Let’s be real—it’s election season, so anyone can claim anything, right? But one party-list group really grabbed my attention. No, not because of their lofty promises, but because their nominees are a pack of rabid red taggers, known for silencing anyone who dares advocate for indigenous peoples’ rights.
The name of this party-list group might ring a bell, as it ran before and, thankfully, lost. But, like
a bad sequel that nobody asked for, they’re back—this time with a shiny new name,
created by merging two disgruntled party-list groups, hoping the math will magically work in
their favor. You know, like combining two sinking ships to make one really unsinkable
One.
Their grand plan? To haul the failed agenda of the National Task Force to End Local
Communist Armed Conflict (NTF-ELCAC) into Congress and claim they’re representing
indigenous peoples.
Sure. Their lawyer-nominee, for instance, was once declared persona non grata or PNG in an ancestral domain matter for completely botching the free, prior and informed consent (FPIC) process. Yep, this is the guy who now wants to advocate for the same communities that kicked him out. Joining him is a duo of shameless individuals who once found themselves cited in contempt by Congress. Remember their glorious hunger strike? No? Maybe you only remember the memes because, well, they made more of an impact than their actual strike. And then there’s the lone lady nominee, infamous for her red-tagging antics, so much so that the highest court in the land had to tell her to shut it.
Just when you thought the cast couldn’t get more bizarre, the former boss of the lawyer-
turned-PNG also filed his COC for a Senate seat. Yes, this “big boss,” like his former
underling, claims to carry the torch for indigenous peoples. But, much like a flashlight without batteries, it’s hard to see what exactly he’s illuminating.

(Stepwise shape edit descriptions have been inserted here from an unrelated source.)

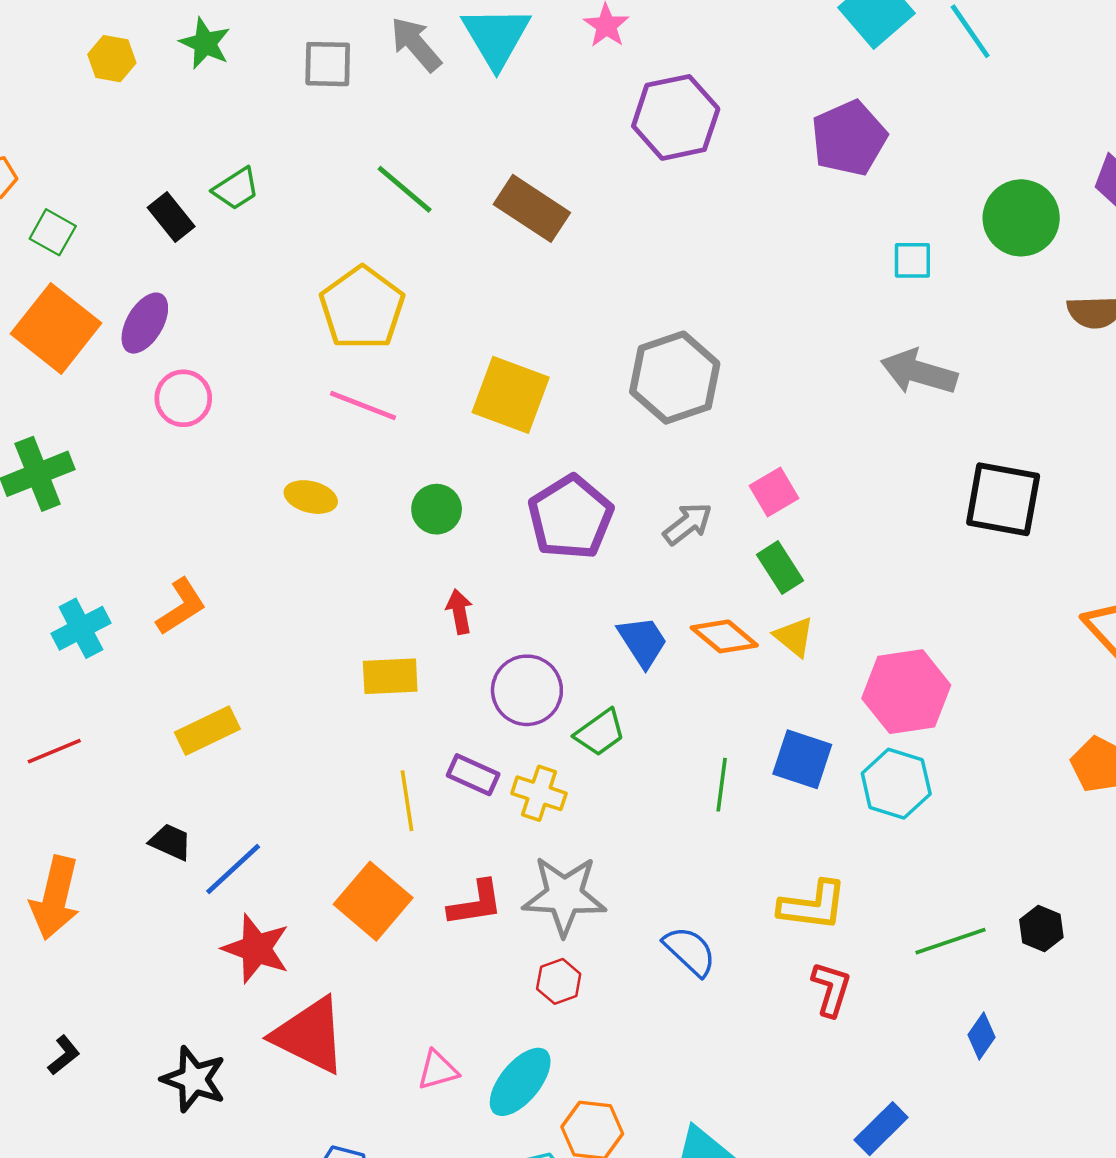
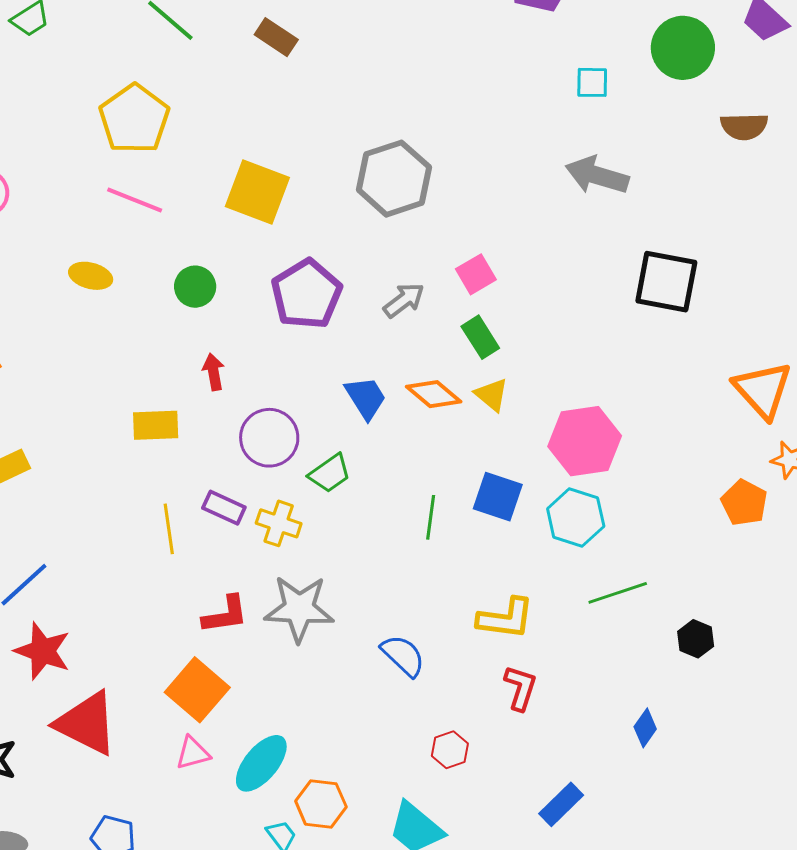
brown rectangle: (532, 208) -> (276, 37), size x0.7
orange square: (373, 901) -> (197, 690), moved
green line: (951, 941) -> (618, 593), moved
red hexagon: (559, 981) -> (450, 750), moved

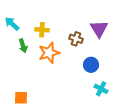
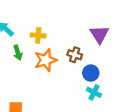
brown cross: (76, 39) -> (75, 55), moved
cyan cross: (101, 89) -> (94, 92), moved

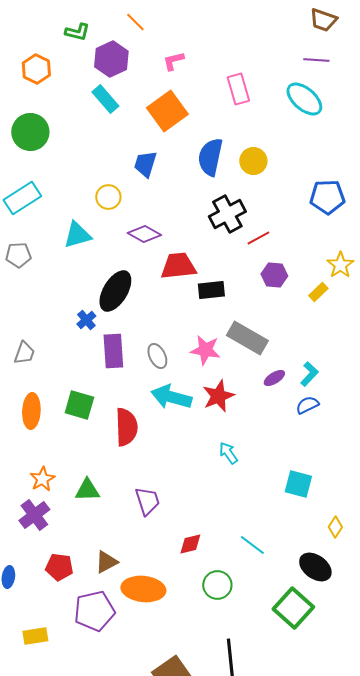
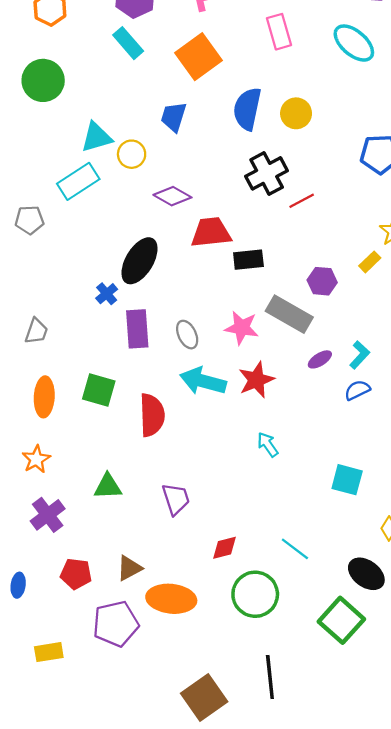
cyan rectangle: (22, 198) -> (78, 181), moved
cyan triangle: (77, 235) -> (96, 137), moved
purple hexagon: (274, 275) -> (322, 281), moved
orange star: (42, 479) -> (36, 459), moved
green circle: (217, 585) -> (255, 594), size x1.4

By the way, this big boss, right after the party-list group of his lawyer PNG lost, as a formalized way to showcase tantrums, issued a unilateral memorandum suspending the selection of the Indigenous Peoples Mandatory Representative (IPMRs) for failing to deliver seats for his party-list group.
At the outset, he should’ve known that he is barred from using government resources
and authority from politicking.
So here we are, folks—just another act in the endless political carnival. Grab your
popcorn, because it’s going to be a long and dramatic show.